I listened to McCain's concession speech, breathing a sight of relief. I listened to Obama's speech, and realized something. For the first time in my adult life (with the exception of Hillary Clinton's campaign) I felt....hope, excitement, like maybe finally someone would be in the White House who cared about me and my friends and the people I love. Like maybe Obama will unite us, take steps to stregnthen the economy, maybe even become an ally to gay people.

I went to bed happy, and slept well.

Then I woke up. And during Wednesday I heard that Prop * had passed in California...

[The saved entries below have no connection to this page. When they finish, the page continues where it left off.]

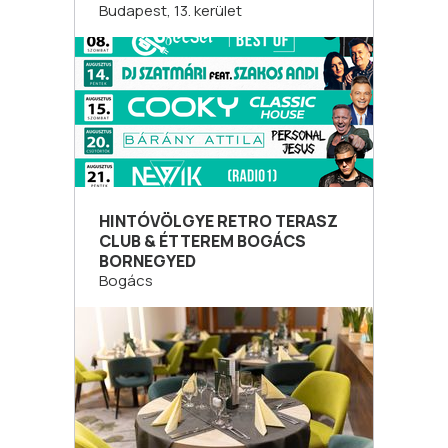
Budapest, 13. kerület
HINTÓVÖLGYE RETRO TERASZ
CLUB & ÉTTEREM BOGÁCS
BORNEGYED
Bogács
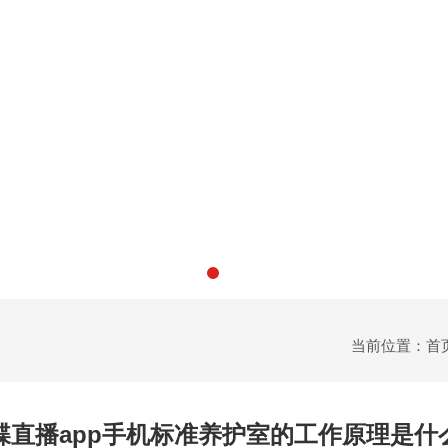
当前位置：
首
蝶直播app手机标准养护室的工作原理是什么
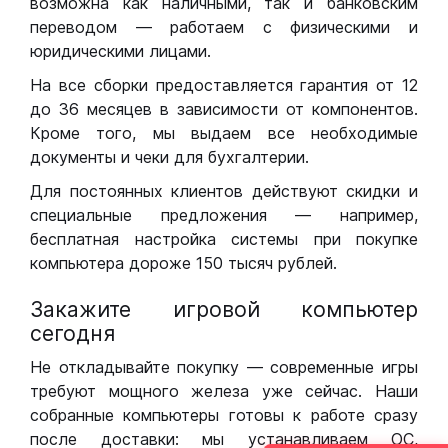
возможна как наличными, так и банковским
переводом — работаем с физическими и
юридическими лицами.
На все сборки предоставляется гарантия от 12
до 36 месяцев в зависимости от компонентов.
Кроме того, мы выдаем все необходимые
документы и чеки для бухгалтерии.
Для постоянных клиентов действуют скидки и
специальные предложения — например,
бесплатная настройка системы при покупке
компьютера дороже 150 тысяч рублей.
Закажите игровой компьютер
сегодня
Не откладывайте покупку — современные игры
требуют мощного железа уже сейчас. Наши
собранные компьютеры готовы к работе сразу
после доставки: мы устанавливаем ОС,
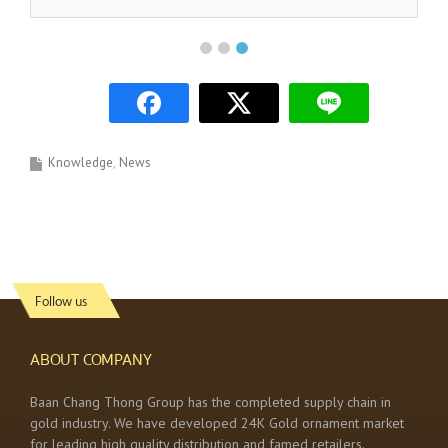
Knowledge
News
Follow us
ABOUT COMPANY
Baan Chang Thong Group has the completed supply chain in
gold industry. We have developed 24K Gold ornament market
for leading high quality distribution and famed retailers.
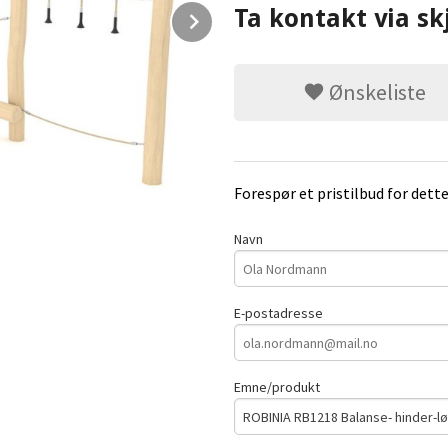
Next
Ta kontakt via sk
Ønskeliste
Forespør et pristilbud for dett
Navn
E-postadresse
Emne/produkt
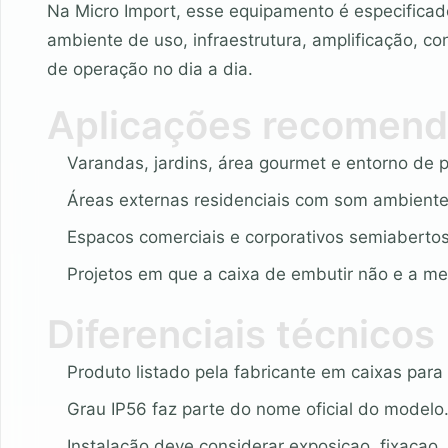
Na Micro Import, esse equipamento é especificad
ambiente de uso, infraestrutura, amplificação, co
de operação no dia a dia.
Aplicações recomen
Varandas, jardins, área gourmet e entorno de p
Áreas externas residenciais com som ambiente
Espacos comerciais e corporativos semiabertos
Projetos em que a caixa de embutir não e a me
Diferenciais técnicos
Produto listado pela fabricante em caixas para
Grau IP56 faz parte do nome oficial do modelo
Instalação deve considerar exposicao, fixacao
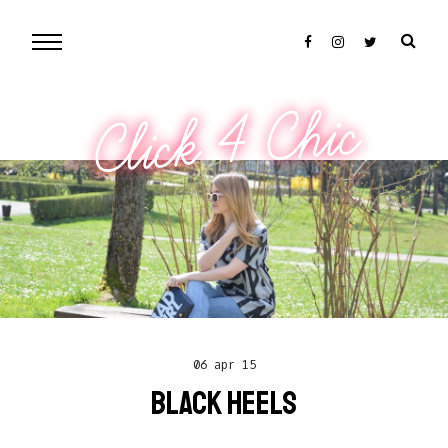
Click 4 Chic
06 apr 15
BLACK HEELS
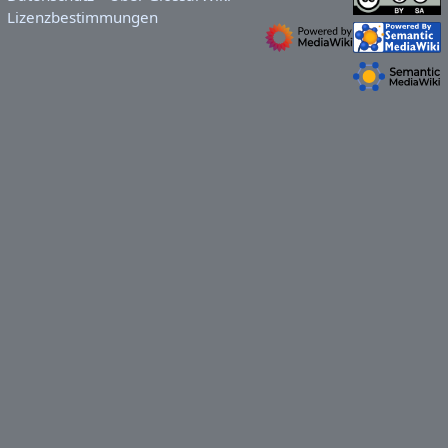
Lizenzbestimmungen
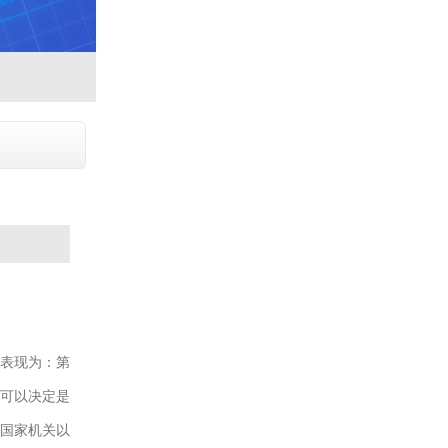
表现为：第
可以决定是
国家机关以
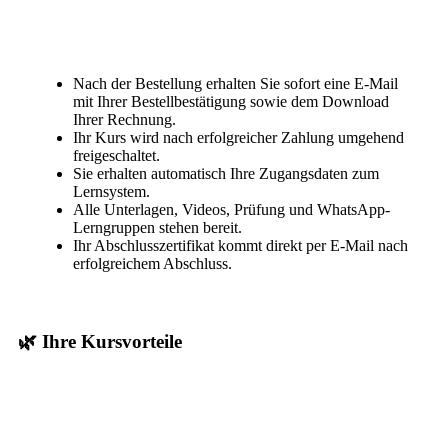
Nach der Bestellung erhalten Sie sofort eine E-Mail
mit Ihrer Bestellbestätigung sowie dem Download
Ihrer Rechnung.
Ihr Kurs wird nach erfolgreicher Zahlung umgehend
freigeschaltet.
Sie erhalten automatisch Ihre Zugangsdaten zum
Lernsystem.
Alle Unterlagen, Videos, Prüfung und WhatsApp-
Lerngruppen stehen bereit.
Ihr Abschlusszertifikat kommt direkt per E-Mail nach
erfolgreichem Abschluss.
🌿 Ihre Kursvorteile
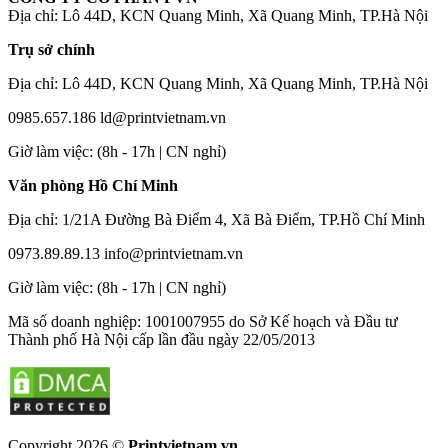
Địa chỉ: Lô 44D, KCN Quang Minh, Xã Quang Minh, TP.Hà Nội
Trụ sở chính
Địa chỉ: Lô 44D, KCN Quang Minh, Xã Quang Minh, TP.Hà Nội
0985.657.186
ld@printvietnam.vn
​Giờ làm việc: (8h - 17h | CN nghỉ)
Văn phòng Hồ Chí Minh
Địa chỉ: 1/21A Đường Bà Điểm 4, Xã Bà Điểm, TP.Hồ Chí Minh
0973.89.89.13
info@printvietnam.vn
​Giờ làm việc: (8h - 17h | CN nghỉ)
Mã số doanh nghiệp: 1001007955 do Sở Kế hoạch và Đầu tư
Thành phố Hà Nội cấp lần đầu ngày 22/05/2013
Copyright 2026 ©
Printvietnam.vn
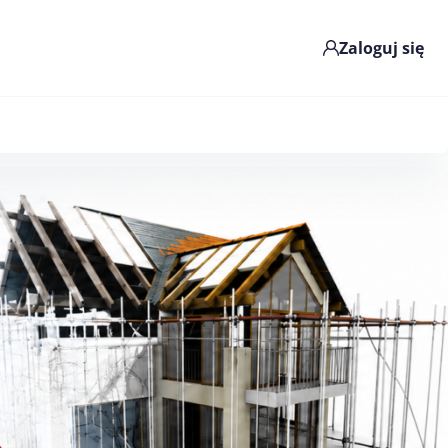
Zaloguj się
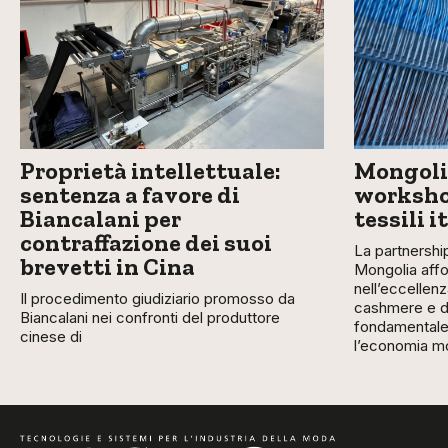
Proprietà intellettuale:
Mongolia
sentenza a favore di
workshop
Biancalani per
tessili i
contraffazione dei suoi
La partnership
brevetti in Cina
Mongolia affo
nell’eccellenz
Il procedimento giudiziario promosso da
cashmere e de
Biancalani nei confronti del produttore
fondamentale 
cinese di
l’economia m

I was crestfallen. It was an outcome that represents rampant fear, ignorance and antiquated value judgements. More proof that homophobia and discrimination against homosexuals really is the last form of socially aceptable prejudice.

I'm deeply sorry for anyone in California that Prop 8 will effect. It is a social injustice that we should not stand for. I am profoundly sad and discouraged,

When will things change? How long do we have to wait for what should be ours without asking?

?

?

?

Tuesday, November 4, 2008

Baracking the Vote!

Real fast!

I voted today! It was insane, almost 2 hours in line.

And when I was in line I heard people talking about Sigourney Weaver. Turns out she was at my polling place! Championing Obama. I was going to go shake her hand, but she left before I got out of line. Really tall tho, and dresed well., I saw her from my place in line. I don't know why she was there especially, but some people were saying she lives in Pennsylvania. That I don't know.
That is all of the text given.